The most referenced work on leukocytosis and cooked food is the short paper
by Kouchakoff:
The Influence of Food on the Blood Formula of Man, P. Kouchakoff, First
International Congress of Microbiology, Paris 1930.
Kouchakoff also wrote a book that may be relevant. However it is in French;
here's a library database listing on it:
Call #: Q67 .L44 v.5 Main Stack
Author: Kouchakoff, Paul.
Title: Nouvelles lois de l'alimentation humaine basees sur la
leucocytose digestive, par P. Kouchakoff. (Travail
presente a la seance du 2 decembre 1936.).
p. [319]-348 incl. tables, diagrs. 25 cm.
Notes: Bibliographical foot-notes.
Subjects: Leucocytes.
Metabolism.
Contained in: Memoires de la Societe vaudoise des sciences naturelles.
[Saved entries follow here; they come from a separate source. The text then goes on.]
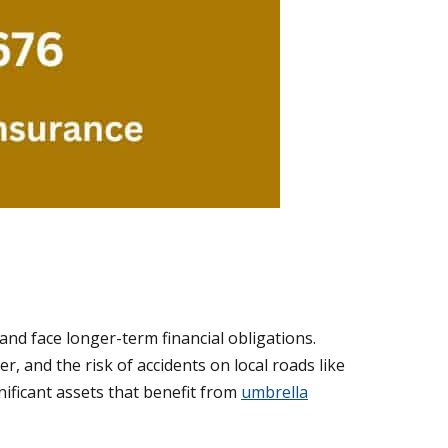
nd face longer-term financial obligations.
, and the risk of accidents on local roads like
ificant assets that benefit from
umbrella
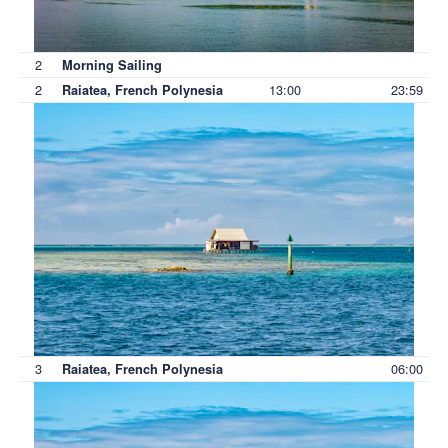
2
Morning Sailing
2
13:00
23:59
Raiatea, French Polynesia
3
06:00
Raiatea, French Polynesia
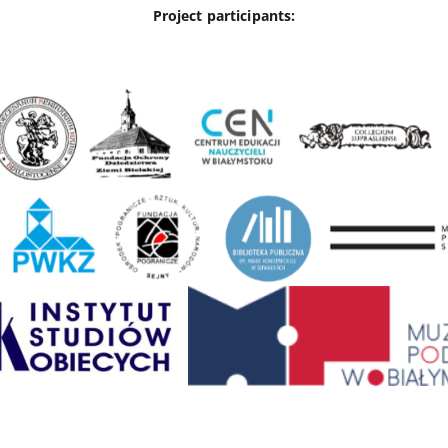
Project participants:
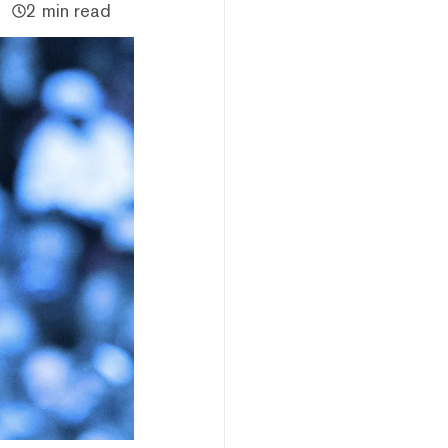
2 min read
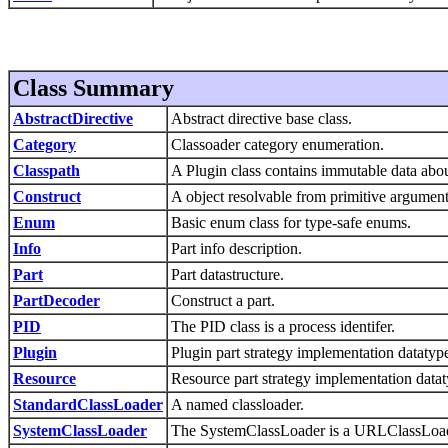
Class Summary
AbstractDirective
Abstract directive base class.
Category
Classoader category enumeration.
Classpath
A Plugin class contains immutable data about
Construct
A object resolvable from primitive argument
Enum
Basic enum class for type-safe enums.
Info
Part info description.
Part
Part datastructure.
PartDecoder
Construct a part.
PID
The PID class is a process identifer.
Plugin
Plugin part strategy implementation datatyp
Resource
Resource part strategy implementation datat
StandardClassLoader
A named classloader.
SystemClassLoader
The SystemClassLoader is a URLClassLoade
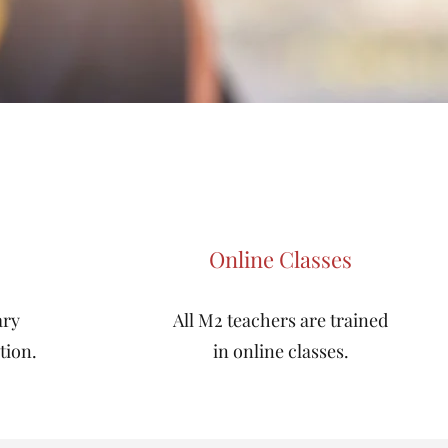
Online Classes
ary
All M2 teachers are trained
tion.
in online classes.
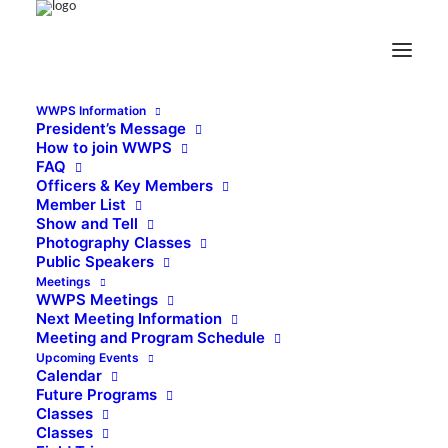
WWPS Information
President’s Message
How to join WWPS
FAQ
Officers & Key Members
Member List
Show and Tell
Photography Classes
Public Speakers
Meetings
WWPS Meetings
Next Meeting Information
Meeting and Program Schedule
Upcoming Events
Calendar
Future Programs
Classes
Classes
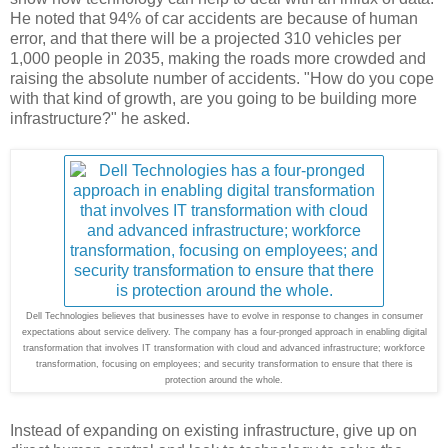
He noted that 94% of car accidents are because of human
error, and that there will be a projected 310 vehicles per
1,000 people in 2035, making the roads more crowded and
raising the absolute number of accidents. "How do you cope
with that kind of growth, are you going to be building more
infrastructure?" he asked.
Dell Technologies believes that businesses have to evolve in response to changes in consumer
expectations about service delivery. The company has a four-pronged approach in enabling digital
transformation that involves IT transformation with cloud and advanced infrastructure; workforce
transformation, focusing on employees; and security transformation to ensure that there is
protection around the whole.
Instead of expanding on existing infrastructure, give up on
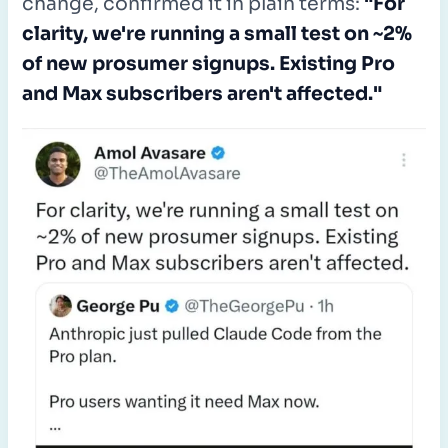
change, confirmed it in plain terms:
"For
clarity, we're running a small test on ~2%
of new prosumer signups. Existing Pro
and Max subscribers aren't affected."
Lausanne, 1937. no. 39, v. 5, no. 8.
If you look for the subject: leukocytes (or leucocytes) in a large library
(computerized) card catalog, you will find many books listed. Similarly
a search in MEDLINE or NEXIS for the words leukocytosis or leucocytosis
will give you a large list of references. Given the article/book titles
you will be able to screen out most of them. Still, there might be a lot
left to look through! It might be easier to start with the references
cited in the books by Howell, and go from there.